Isolation and immunolocalization of a rat renal cortical membrane urate transporter

Two modalities of urate transport have been reported in rat kidney, a urate/anion exchanger and a potential sensitive, uricase-like uniporter. As an initial attempt to isolate and characterize the responsible transport protein(s), rat renal cortical membranes were harvested, solubilized, and subjected to affinity chromatography with urate or xanthine as the affinity ligand. Pig liver peroxisomal uricase was purified with the same system, and the enzymatically active protein was used to generate polyclonal antibodies in rabbit. Silver stain of SDS-polyacrylamide gel electrophoresis gels of the eluted fraction containing the affinity-purified renal membrane protein(s) demonstrated bands at 25, 32, 36, and 41 kDa. On Western blot, two of these bands (32 and 36 kDa) were immunoreactive to the polyclonal antibody to pig liver uricase. In 6 of 10 studies, the affinity-purified renal membrane protein(s) also oxidized urate.
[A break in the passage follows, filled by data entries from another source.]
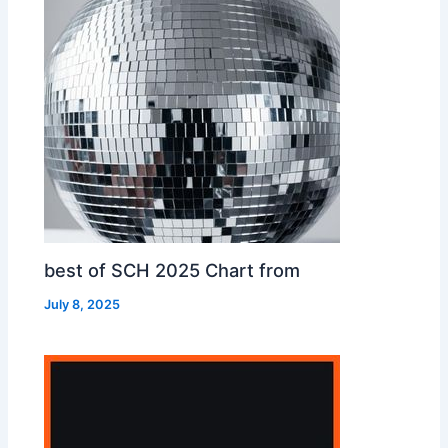
best of SCH 2025 Chart from
July 8, 2025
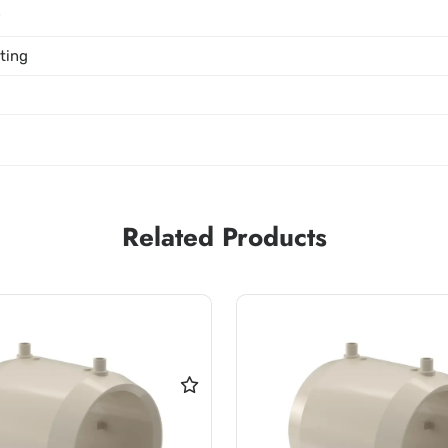
P
tting
Related Products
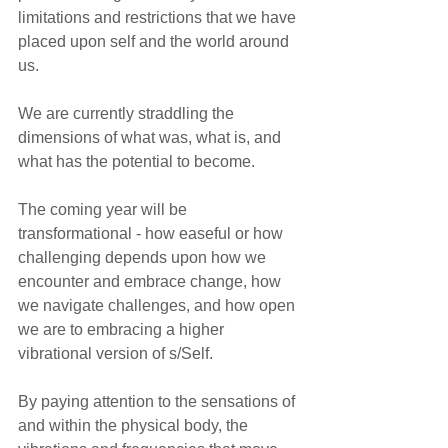
limitations and restrictions that we have 
placed upon self and the world around 
us.
We are currently straddling the 
dimensions of what was, what is, and 
what has the potential to become. 
The coming year will be 
transformational - how easeful or how 
challenging depends upon how we 
encounter and embrace change, how 
we navigate challenges, and how open 
we are to embracing a higher 
vibrational version of s/Self.
By paying attention to the sensations of 
and within the physical body, the 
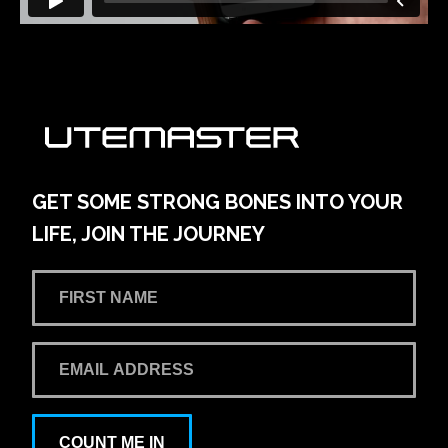
GET SOME STRONG BONES INTO YOUR
LIFE, JOIN THE JOURNEY
COUNT ME IN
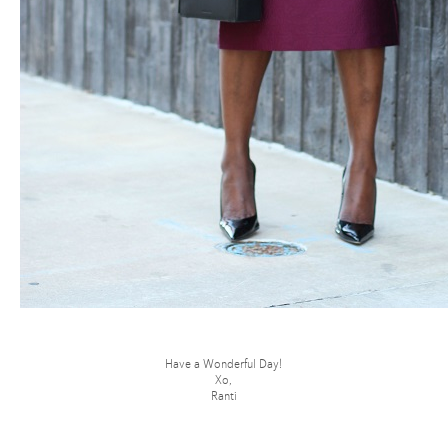
Have a Wonderful Day!
Xo,
Ranti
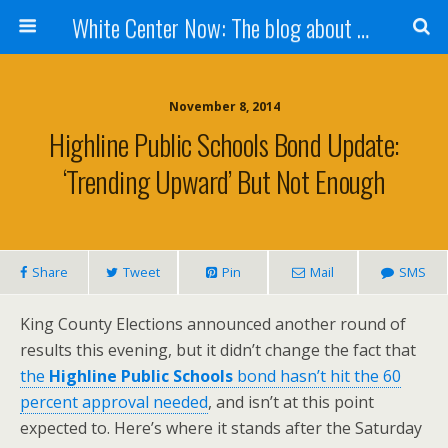
White Center Now: The blog about White Center
November 8, 2014
Highline Public Schools Bond Update:
‘Trending Upward’ But Not Enough
Share
Tweet
Pin
Mail
SMS
King County Elections announced another round of
results this evening, but it didn’t change the fact that
the
Highline Public Schools
bond hasn’t hit the 60
percent approval needed
, and isn’t at this point
expected to. Here’s where it stands after the Saturday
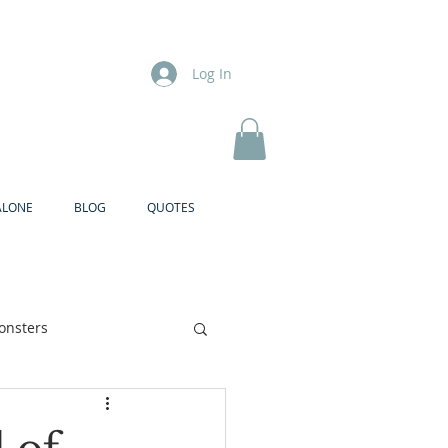
Log In
ALONE
BLOG
QUOTES
onsters
Brother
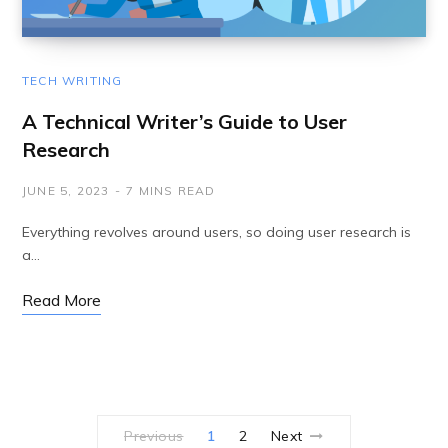
TECH WRITING
A Technical Writer’s Guide to User
Research
JUNE 5, 2023
7 MINS READ
Everything revolves around users, so doing user research is
a…
Read More
Previous
1
2
Next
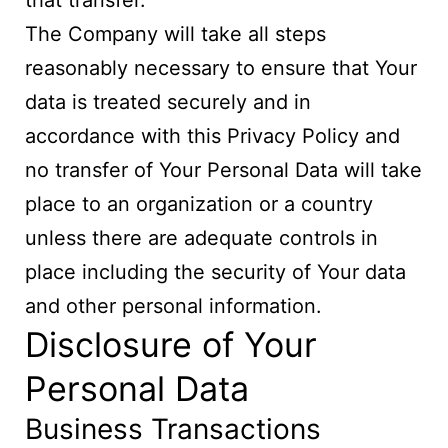
that transfer.
The Company will take all steps
reasonably necessary to ensure that Your
data is treated securely and in
accordance with this Privacy Policy and
no transfer of Your Personal Data will take
place to an organization or a country
unless there are adequate controls in
place including the security of Your data
and other personal information.
Disclosure of Your
Personal Data
Business Transactions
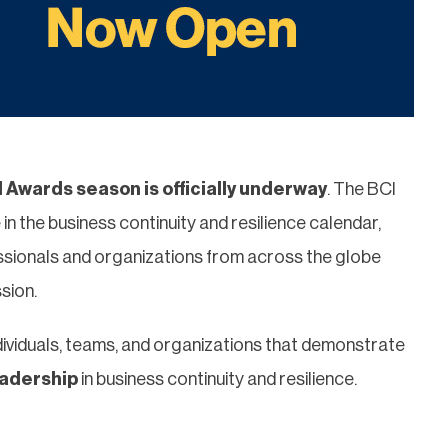
 Awards season is officially underway
. The BCI
 the business continuity and resilience calendar,
sionals and organizations from across the globe
sion.
dividuals, teams, and organizations that demonstrate
eadership
in business continuity and resilience.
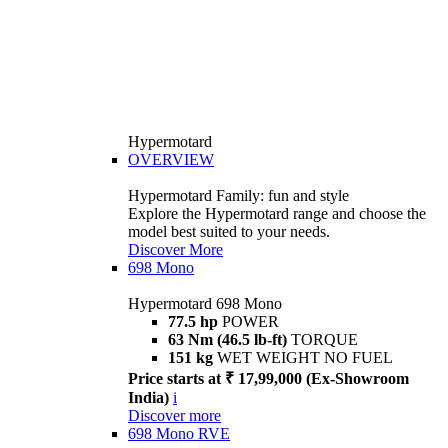
Hypermotard
OVERVIEW
Hypermotard Family: fun and style
Explore the Hypermotard range and choose the
model best suited to your needs.
Discover More
698 Mono
Hypermotard 698 Mono
77.5 hp
POWER
63 Nm (46.5 lb-ft)
TORQUE
151 kg
WET WEIGHT NO FUEL
Price starts at ₹ 17,99,000 (Ex-Showroom
India)
i
Discover more
698 Mono RVE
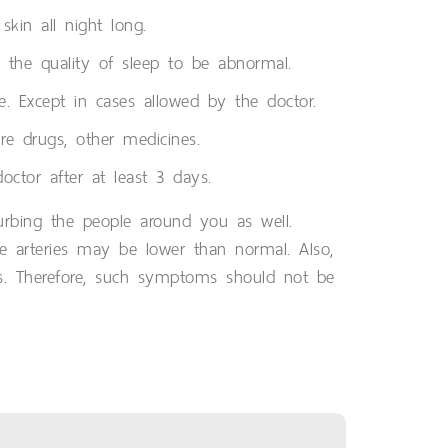
kin all night long.
se the quality of sleep to be abnormal.
e. Except in cases allowed by the doctor.
re drugs, other medicines.
ctor after at least 3 days.
turbing the people around you as well.
e arteries may be lower than normal. Also,
ness. Therefore, such symptoms should not be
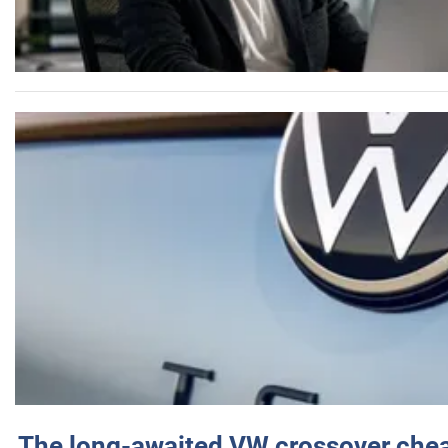
The long-awaited VW crossover chea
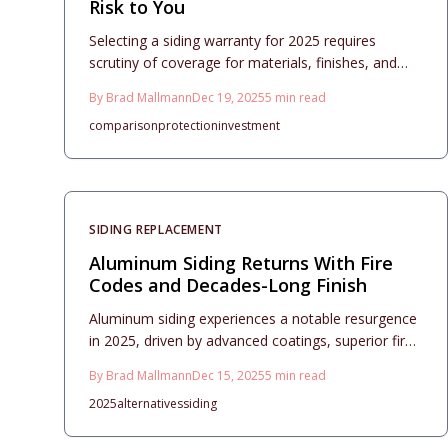
Risk to You
Selecting a siding warranty for 2025 requires
scrutiny of coverage for materials, finishes, and
installation. This guide details how climate factors,
By
Brad Mallmann
Dec 19, 2025
5
min read
maintenance practices, and proper documentation
comparison
protection
investment
influence claim success. Understand warranty
strengths to secure your home without unexpected
expenses.
SIDING REPLACEMENT
Aluminum Siding Returns With Fire
Codes and Decades-Long Finish
Aluminum siding experiences a notable resurgence
in 2025, driven by advanced coatings, superior fire
resistance, and sustainable qualities. It surpasses
By
Brad Mallmann
Dec 15, 2025
5
min read
vinyl in longevity and aesthetics, providing low-
2025
alternatives
siding
maintenance solutions. This comprehensive guide
details expenses, installation strategies, design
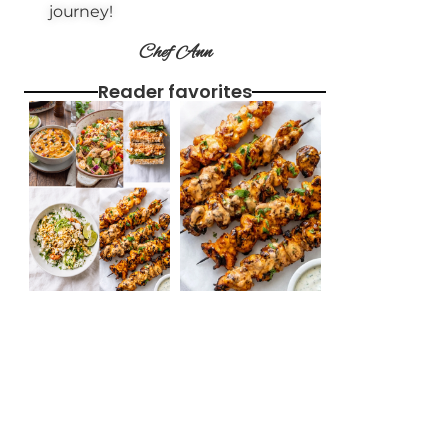
journey!
Chef Ann
Reader favorites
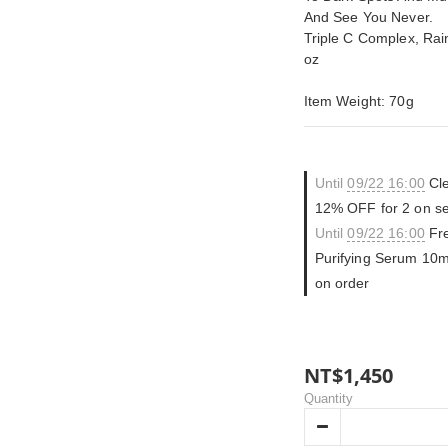
And See You Never.
Triple C Complex, Ra
oz
Item Weight: 70g
Until
09/22 16:00
Cle
12% OFF for 2 on se
Until
09/22 16:00
Fre
Purifying Serum 10m
on order
NT$1,450
Quantity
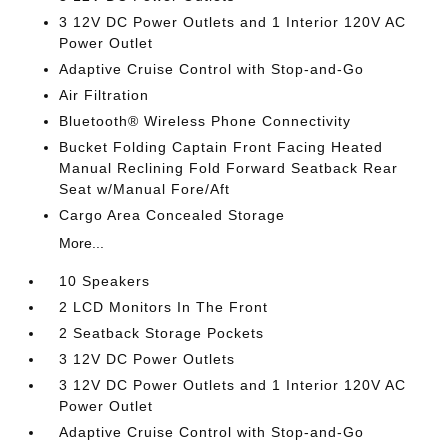
3 12V DC Power Outlets and 1 Interior 120V AC
Power Outlet
Adaptive Cruise Control with Stop-and-Go
Air Filtration
Bluetooth® Wireless Phone Connectivity
Bucket Folding Captain Front Facing Heated
Manual Reclining Fold Forward Seatback Rear
Seat w/Manual Fore/Aft
Cargo Area Concealed Storage
More...
10 Speakers
2 LCD Monitors In The Front
2 Seatback Storage Pockets
3 12V DC Power Outlets
3 12V DC Power Outlets and 1 Interior 120V AC
Power Outlet
Adaptive Cruise Control with Stop-and-Go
Anti-pig liver uricase produced a selective and dose-dependent inhibition of the uricase-like urate uniporter in renal membrane vesicles, but did not affect the urate/anion exchanger or the sodium-dependent glucose transporter. Immunocytochemical studies of rat renal cortex with the same antibody indicated that the immunoreactivity was localized to proximal tubules. These studies demonstrate that the renal cortical plasma membranes contain urate-binding proteins, which have some functional and immunological homology to the hepatic peroxisomal core protein, uricase. Within the renal cortex, these proteins are localized to proximal tubules, the site of urate transport. Since the antibody that reacts with the affinity-purified urate-binding proteins on Western blot selectively inhibits urate transport in intact membrane vesicles, it is concluded that at least one of the affinity-purified urate-binding proteins is a uricase-like urate transporter.